Records shown Start Marker
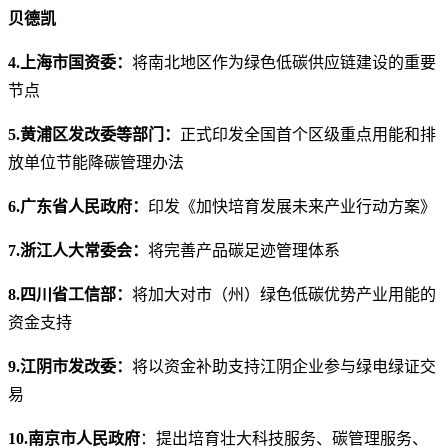
贝德凯
4.上海市国资委：
将南北地区作为绿色低碳供应链建设的重要
节点
5.黄浦区发改委等部门：
正式印发全国首个区级重点用能和排
放单位节能降碳管理办法
6.广东省人民政府：
印发《加快培育发展未来产业行动方案》
7.浙江人大常委会：
将完善产品碳足迹管理体系
8.四川省工信部：
将加大对市（州）绿色低碳优势产业用能的
资金支持
9.江阴市发改委：
将以资金补助支持江阴企业参与绿电绿证交
易
10.南京市人民政府
：提出培育壮大科技服务、碳管理服务、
Records shown End Marker
*What is expected*. An exact retyping of the entries, without images, is the required answer.

*Solution to this exercise*.
贝德凯
4.上海市国资委：
将南北地区作为绿色低碳供应链建设的重要
节点
5.黄浦区发改委等部门：
正式印发全国首个区级重点用能和排
放单位节能降碳管理办法
6.广东省人民政府：
印发《加快培育发展未来产业行动方案》
7.浙江人大常委会：
将完善产品碳足迹管理体系
8.四川省工信部：
将加大对市（州）绿色低碳优势产业用能的
资金支持
9.江阴市发改委：
将以资金补助支持江阴企业参与绿电绿证交
易
10.南京市人民政府
：提出培育壮大科技服务、碳管理服务、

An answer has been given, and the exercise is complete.